#### [Task instructions]
Could you restate the entries below word for word and leave the images out?

#### [Data to examine]
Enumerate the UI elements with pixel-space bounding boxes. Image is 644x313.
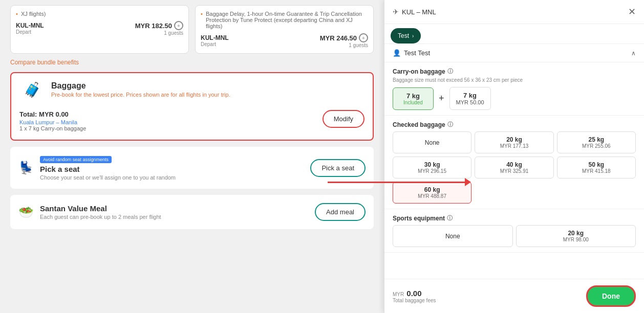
sports-option-20kg[interactable]: 20 kg MYR 98.00	[516, 225, 636, 247]
done-button[interactable]: Done	[586, 285, 636, 307]
meal-subtitle: Each guest can pre-book up to 2 meals pe…	[40, 214, 161, 220]
carry-on-note: Baggage size must not exceed 56 x 36 x 2…	[393, 77, 636, 83]
baggage-total: Total: MYR 0.00	[19, 110, 86, 118]
checked-option-25kg[interactable]: 25 kg MYR 255.06	[557, 131, 636, 153]
carry-on-info-icon[interactable]: ⓘ	[447, 68, 453, 75]
compare-link[interactable]: Compare bundle benefits	[10, 59, 374, 66]
myr-prefix: MYR	[393, 292, 404, 297]
route-code-2: KUL-MNL	[201, 34, 229, 41]
carry-on-section: Carry-on baggage ⓘ Baggage size must not…	[384, 62, 644, 116]
carry-on-option-included[interactable]: 7 kg Included	[393, 87, 434, 110]
depart-label-2: Depart	[201, 41, 229, 47]
checked-option-20kg[interactable]: 20 kg MYR 177.13	[475, 131, 553, 153]
carry-on-title: Carry-on baggage	[393, 68, 445, 75]
seat-section: 💺 Avoid random seat assignments Pick a s…	[10, 147, 374, 189]
add-price-1-icon[interactable]: +	[174, 21, 183, 30]
baggage-subtitle: Pre-book for the lowest price. Prices sh…	[51, 92, 230, 98]
passenger-section: 👤 Test Test ∧	[384, 44, 644, 62]
plane-icon: ✈	[393, 8, 399, 16]
checked-baggage-section: Checked baggage ⓘ None 20 kg MYR 177.13 …	[384, 116, 644, 209]
bundle-bullet-2: Baggage Delay, 1-hour On-time Guarantee …	[201, 11, 368, 29]
baggage-flyout: ✈ KUL – MNL ✕ Test › 👤 Test Test ∧ C	[384, 0, 644, 313]
carry-on-option-extra[interactable]: 7 kg MYR 50.00	[449, 87, 491, 110]
modify-button[interactable]: Modify	[323, 110, 364, 128]
depart-label-1: Depart	[16, 29, 44, 35]
bundle-card-1: XJ flights) KUL-MNL Depart MYR 182.50 + …	[10, 5, 189, 54]
flyout-tabs: Test ›	[384, 24, 644, 44]
baggage-title: Baggage	[51, 81, 230, 91]
checked-option-30kg[interactable]: 30 kg MYR 296.15	[393, 156, 471, 178]
total-amount: 0.00	[406, 289, 421, 298]
baggage-icon: 🧳	[19, 81, 45, 98]
sports-options-grid: None 20 kg MYR 98.00	[393, 225, 636, 247]
tab-test[interactable]: Test ›	[391, 28, 421, 43]
bundle-bullet-1: XJ flights)	[16, 11, 183, 17]
baggage-section: 🧳 Baggage Pre-book for the lowest price.…	[10, 72, 374, 141]
meal-icon: 🥗	[18, 205, 34, 219]
baggage-content: Carry-on baggage ⓘ Baggage size must not…	[384, 62, 644, 313]
seat-subtitle: Choose your seat or we'll assign one to …	[40, 174, 176, 181]
checked-option-none[interactable]: None	[393, 131, 471, 153]
guest-count-2: 1 guests	[320, 42, 368, 48]
seat-icon: 💺	[18, 161, 34, 175]
flyout-header: ✈ KUL – MNL ✕	[384, 0, 644, 24]
sports-title: Sports equipment	[393, 215, 445, 222]
passenger-collapse-icon[interactable]: ∧	[631, 50, 636, 57]
checked-info-icon[interactable]: ⓘ	[447, 121, 453, 128]
price-amount-2: MYR 246.50	[320, 34, 357, 42]
total-label: Total baggage fees	[393, 298, 436, 303]
arrow-indicator	[328, 178, 471, 186]
sports-section: Sports equipment ⓘ None 20 kg MYR 98.00	[384, 209, 644, 253]
baggage-route: Kuala Lumpur – Manila	[19, 119, 86, 125]
flyout-footer: MYR 0.00 Total baggage fees Done	[384, 279, 644, 313]
flyout-route: KUL – MNL	[402, 8, 436, 16]
checked-option-40kg[interactable]: 40 kg MYR 325.91	[475, 156, 553, 178]
tab-chevron-icon: ›	[412, 33, 414, 39]
close-button[interactable]: ✕	[628, 6, 636, 17]
pick-seat-button[interactable]: Pick a seat	[310, 159, 366, 177]
seat-title: Pick a seat	[40, 165, 176, 173]
checked-options-grid: None 20 kg MYR 177.13 25 kg MYR 255.06 3…	[393, 131, 636, 204]
add-price-2-icon[interactable]: +	[359, 33, 368, 42]
sports-info-icon[interactable]: ⓘ	[447, 214, 453, 222]
add-meal-button[interactable]: Add meal	[315, 203, 366, 221]
meal-title: Santan Value Meal	[40, 204, 161, 213]
avoid-badge: Avoid random seat assignments	[40, 156, 112, 163]
checked-title: Checked baggage	[393, 121, 445, 128]
baggage-carry-on-detail: 1 x 7 kg Carry-on baggage	[19, 125, 86, 131]
sports-option-none[interactable]: None	[393, 225, 513, 247]
checked-option-50kg[interactable]: 50 kg MYR 415.18	[557, 156, 636, 178]
guest-count-1: 1 guests	[135, 30, 183, 36]
person-icon: 👤	[393, 49, 401, 57]
bundle-card-2: Baggage Delay, 1-hour On-time Guarantee …	[195, 5, 374, 54]
passenger-name: Test Test	[404, 49, 430, 57]
meal-section: 🥗 Santan Value Meal Each guest can pre-b…	[10, 195, 374, 229]
carry-on-plus-icon: +	[439, 93, 444, 104]
route-code-1: KUL-MNL	[16, 22, 44, 29]
price-amount-1: MYR 182.50	[135, 22, 172, 30]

#### [Solution below]
Enumerate the UI elements with pixel-space bounding boxes. Image is 644x313.
sports-option-20kg[interactable]: 20 kg MYR 98.00	[516, 225, 636, 247]
done-button[interactable]: Done	[586, 285, 636, 307]
meal-subtitle: Each guest can pre-book up to 2 meals pe…	[40, 214, 161, 220]
carry-on-note: Baggage size must not exceed 56 x 36 x 2…	[393, 77, 636, 83]
baggage-total: Total: MYR 0.00	[19, 110, 86, 118]
checked-option-25kg[interactable]: 25 kg MYR 255.06	[557, 131, 636, 153]
carry-on-info-icon[interactable]: ⓘ	[447, 68, 453, 75]
compare-link[interactable]: Compare bundle benefits	[10, 59, 374, 66]
myr-prefix: MYR	[393, 292, 404, 297]
route-code-2: KUL-MNL	[201, 34, 229, 41]
carry-on-section: Carry-on baggage ⓘ Baggage size must not…	[384, 62, 644, 116]
carry-on-option-included[interactable]: 7 kg Included	[393, 87, 434, 110]
depart-label-2: Depart	[201, 41, 229, 47]
checked-option-20kg[interactable]: 20 kg MYR 177.13	[475, 131, 553, 153]
carry-on-title: Carry-on baggage	[393, 68, 445, 75]
seat-section: 💺 Avoid random seat assignments Pick a s…	[10, 147, 374, 189]
add-price-1-icon[interactable]: +	[174, 21, 183, 30]
baggage-subtitle: Pre-book for the lowest price. Prices sh…	[51, 92, 230, 98]
passenger-section: 👤 Test Test ∧	[384, 44, 644, 62]
plane-icon: ✈	[393, 8, 399, 16]
checked-baggage-section: Checked baggage ⓘ None 20 kg MYR 177.13 …	[384, 116, 644, 209]
bundle-bullet-2: Baggage Delay, 1-hour On-time Guarantee …	[201, 11, 368, 29]
baggage-flyout: ✈ KUL – MNL ✕ Test › 👤 Test Test ∧ C	[384, 0, 644, 313]
carry-on-option-extra[interactable]: 7 kg MYR 50.00	[449, 87, 491, 110]
modify-button[interactable]: Modify	[323, 110, 364, 128]
depart-label-1: Depart	[16, 29, 44, 35]
bundle-card-1: XJ flights) KUL-MNL Depart MYR 182.50 + …	[10, 5, 189, 54]
flyout-tabs: Test ›	[384, 24, 644, 44]
baggage-title: Baggage	[51, 81, 230, 91]
checked-option-30kg[interactable]: 30 kg MYR 296.15	[393, 156, 471, 178]
total-amount: 0.00	[406, 289, 421, 298]
baggage-icon: 🧳	[19, 81, 45, 98]
sports-options-grid: None 20 kg MYR 98.00	[393, 225, 636, 247]
tab-test[interactable]: Test ›	[391, 28, 421, 43]
bundle-bullet-1: XJ flights)	[16, 11, 183, 17]
baggage-section: 🧳 Baggage Pre-book for the lowest price.…	[10, 72, 374, 141]
meal-icon: 🥗	[18, 205, 34, 219]
baggage-content: Carry-on baggage ⓘ Baggage size must not…	[384, 62, 644, 313]
seat-subtitle: Choose your seat or we'll assign one to …	[40, 174, 176, 181]
checked-option-none[interactable]: None	[393, 131, 471, 153]
guest-count-2: 1 guests	[320, 42, 368, 48]
seat-icon: 💺	[18, 161, 34, 175]
flyout-header: ✈ KUL – MNL ✕	[384, 0, 644, 24]
sports-title: Sports equipment	[393, 215, 445, 222]
passenger-collapse-icon[interactable]: ∧	[631, 50, 636, 57]
checked-info-icon[interactable]: ⓘ	[447, 121, 453, 128]
price-amount-2: MYR 246.50	[320, 34, 357, 42]
total-label: Total baggage fees	[393, 298, 436, 303]
arrow-indicator	[328, 178, 471, 186]
sports-section: Sports equipment ⓘ None 20 kg MYR 98.00	[384, 209, 644, 253]
baggage-route: Kuala Lumpur – Manila	[19, 119, 86, 125]
flyout-footer: MYR 0.00 Total baggage fees Done	[384, 279, 644, 313]
flyout-route: KUL – MNL	[402, 8, 436, 16]
checked-option-40kg[interactable]: 40 kg MYR 325.91	[475, 156, 553, 178]
tab-chevron-icon: ›	[412, 33, 414, 39]
close-button[interactable]: ✕	[628, 6, 636, 17]
pick-seat-button[interactable]: Pick a seat	[310, 159, 366, 177]
seat-title: Pick a seat	[40, 165, 176, 173]
checked-options-grid: None 20 kg MYR 177.13 25 kg MYR 255.06 3…	[393, 131, 636, 204]
add-price-2-icon[interactable]: +	[359, 33, 368, 42]
sports-info-icon[interactable]: ⓘ	[447, 214, 453, 222]
add-meal-button[interactable]: Add meal	[315, 203, 366, 221]
meal-title: Santan Value Meal	[40, 204, 161, 213]
avoid-badge: Avoid random seat assignments	[40, 156, 112, 163]
checked-title: Checked baggage	[393, 121, 445, 128]
baggage-carry-on-detail: 1 x 7 kg Carry-on baggage	[19, 125, 86, 131]
sports-option-none[interactable]: None	[393, 225, 513, 247]
checked-option-50kg[interactable]: 50 kg MYR 415.18	[557, 156, 636, 178]
guest-count-1: 1 guests	[135, 30, 183, 36]
person-icon: 👤	[393, 49, 401, 57]
bundle-card-2: Baggage Delay, 1-hour On-time Guarantee …	[195, 5, 374, 54]
passenger-name: Test Test	[404, 49, 430, 57]
meal-section: 🥗 Santan Value Meal Each guest can pre-b…	[10, 195, 374, 229]
carry-on-plus-icon: +	[439, 93, 444, 104]
route-code-1: KUL-MNL	[16, 22, 44, 29]
price-amount-1: MYR 182.50	[135, 22, 172, 30]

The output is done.